Sufyan Tayeh
سفيان التايه
Born: Jabalia, Palestine
Domain: Science & Medicine
Recognition: GLOBAL
Biography
Sufyan Abdul Rahman Tayeh was a Palestinian theoretical physicist whose work in optics, photonics, and nanotechnology earned him a place among the most cited researchers to emerge from Gaza. Born in 1971 in the Jabalia refugee camp in the northern Gaza Strip, he completed his entire university education at the Islamic University of Gaza, earning his bachelor's degree in physics in 1994 and rising through the ranks to head the physics department and ultimately to the presidency of the university in 2023. Tayeh's research spanned optical and biological sensing, waveguides and optical fibers, electronics and communications, solar cells, and light-emitting diodes.
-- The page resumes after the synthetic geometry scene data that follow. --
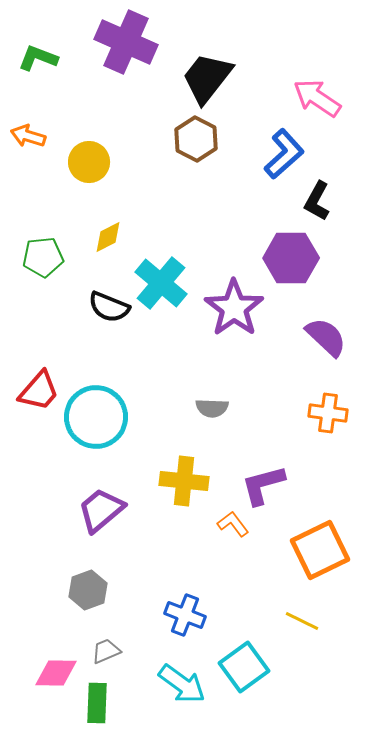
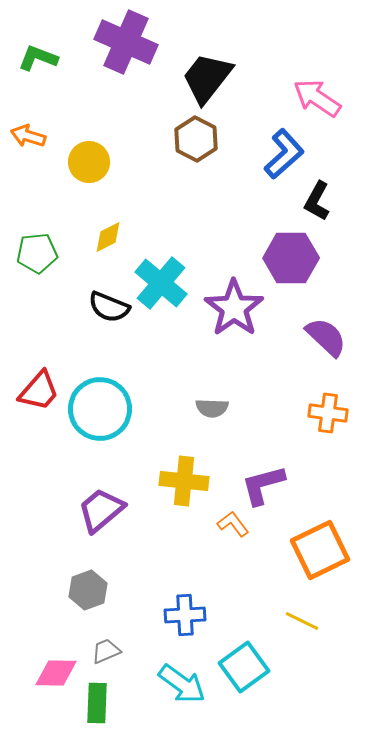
green pentagon: moved 6 px left, 4 px up
cyan circle: moved 4 px right, 8 px up
blue cross: rotated 24 degrees counterclockwise
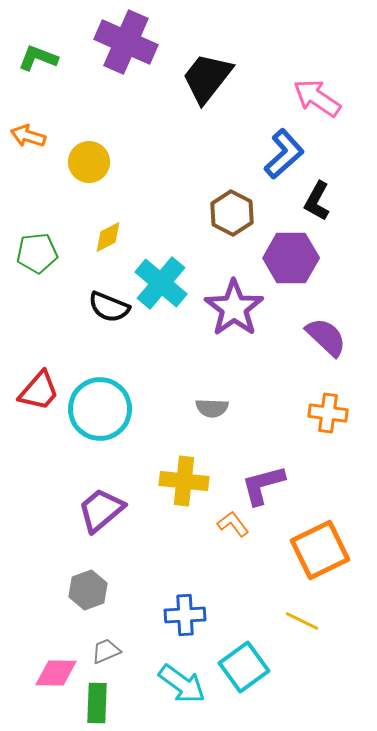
brown hexagon: moved 36 px right, 74 px down
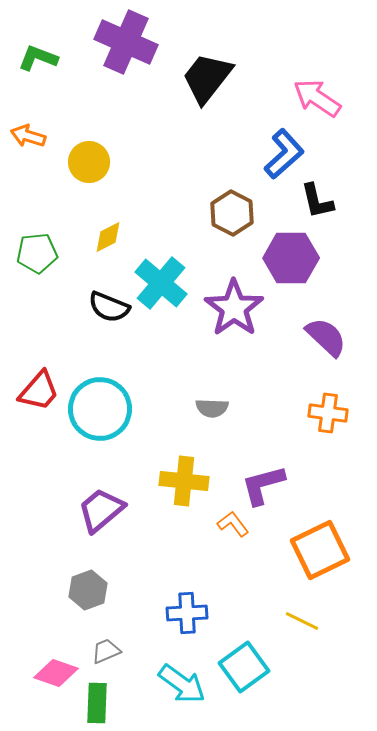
black L-shape: rotated 42 degrees counterclockwise
blue cross: moved 2 px right, 2 px up
pink diamond: rotated 18 degrees clockwise
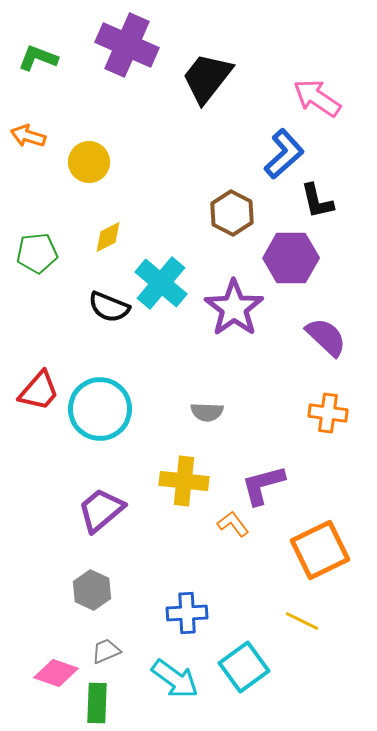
purple cross: moved 1 px right, 3 px down
gray semicircle: moved 5 px left, 4 px down
gray hexagon: moved 4 px right; rotated 15 degrees counterclockwise
cyan arrow: moved 7 px left, 5 px up
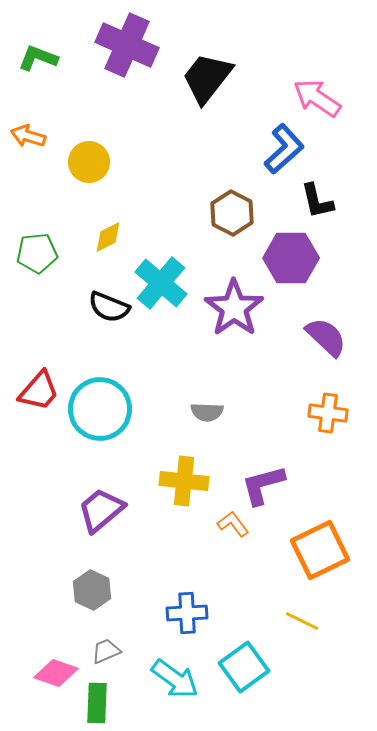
blue L-shape: moved 5 px up
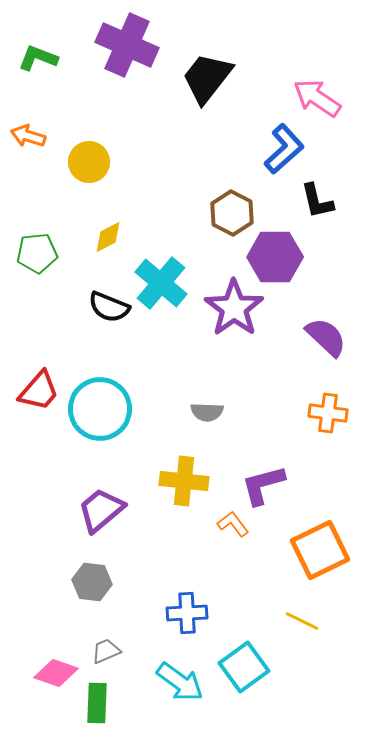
purple hexagon: moved 16 px left, 1 px up
gray hexagon: moved 8 px up; rotated 18 degrees counterclockwise
cyan arrow: moved 5 px right, 3 px down
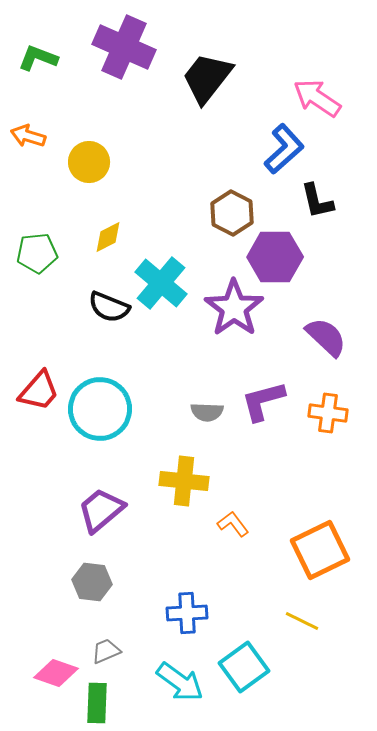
purple cross: moved 3 px left, 2 px down
purple L-shape: moved 84 px up
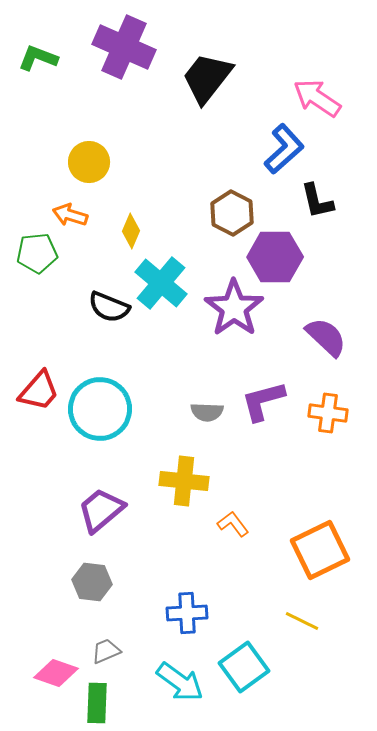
orange arrow: moved 42 px right, 79 px down
yellow diamond: moved 23 px right, 6 px up; rotated 40 degrees counterclockwise
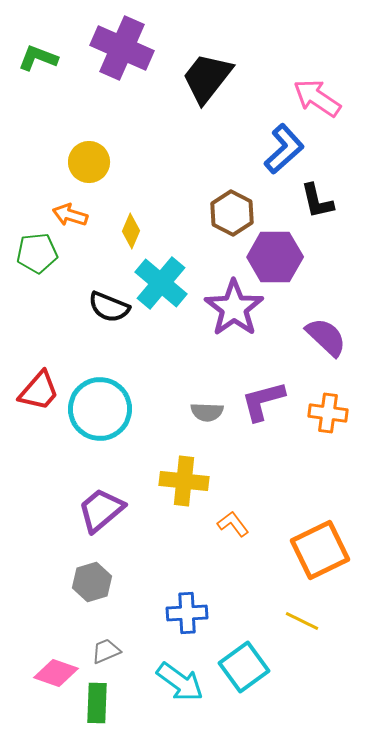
purple cross: moved 2 px left, 1 px down
gray hexagon: rotated 24 degrees counterclockwise
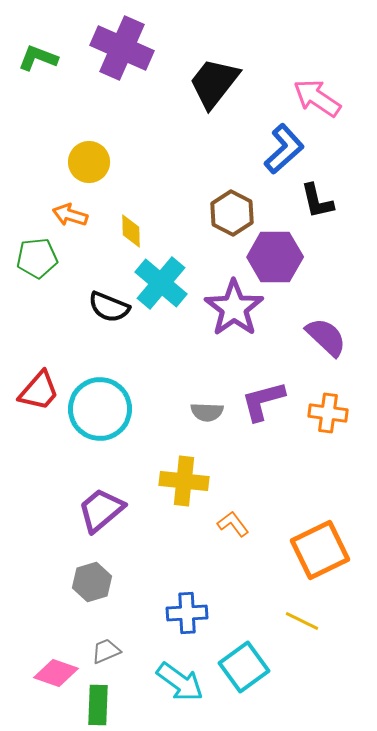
black trapezoid: moved 7 px right, 5 px down
yellow diamond: rotated 24 degrees counterclockwise
green pentagon: moved 5 px down
green rectangle: moved 1 px right, 2 px down
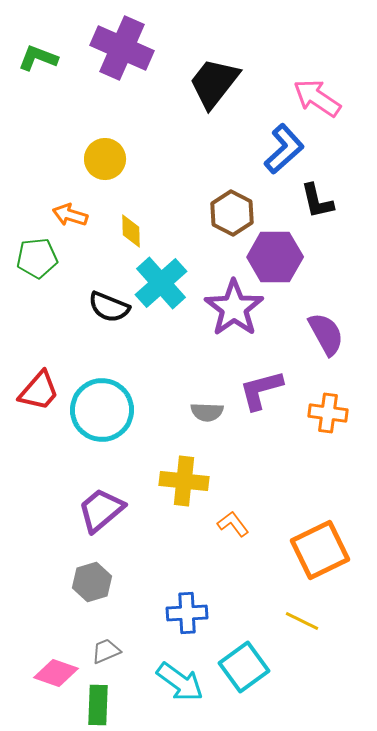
yellow circle: moved 16 px right, 3 px up
cyan cross: rotated 8 degrees clockwise
purple semicircle: moved 3 px up; rotated 18 degrees clockwise
purple L-shape: moved 2 px left, 11 px up
cyan circle: moved 2 px right, 1 px down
He published more than 280 scientific papers over his career, an extraordinary output given the chronic shortages of equipment, electricity, and research funding that constrain scientists working under blockade in Gaza. In 2021 he was ranked among the top two percent of researchers worldwide in the widely cited Stanford University citation analysis. In March 2023 UNESCO appointed him the holder of its newly created chair for Physical, Astrophysical and Space Sciences in Palestine, a recognition that placed him at the center of efforts to build a sustainable scientific community in the Palestinian territories. He was widely regarded as a mentor to a generation of Gazan physics students and a model of scholarly persistence under siege. Tayeh refused to leave Gaza after the outbreak of war in October 2023. On 2 December 2023 he was killed, together with members of his family, in an Israeli airstrike on the Fallujah area of Jabalia. His death drew obituaries and tributes from scientific institutions around the world, including the Abdus Salam International Centre for Theoretical Physics. His life and death came to symbolize both the intellectual vitality of Palestinian science and the devastating toll of conflict on the region's academic institutions. He is remembered as a scientist who chose to remain with his students and community to the end.
Why This Person Matters
A globally ranked Palestinian physicist who built a world-class research record under blockade and was named to a UNESCO chair, becoming an enduring symbol of scientific perseverance in Gaza.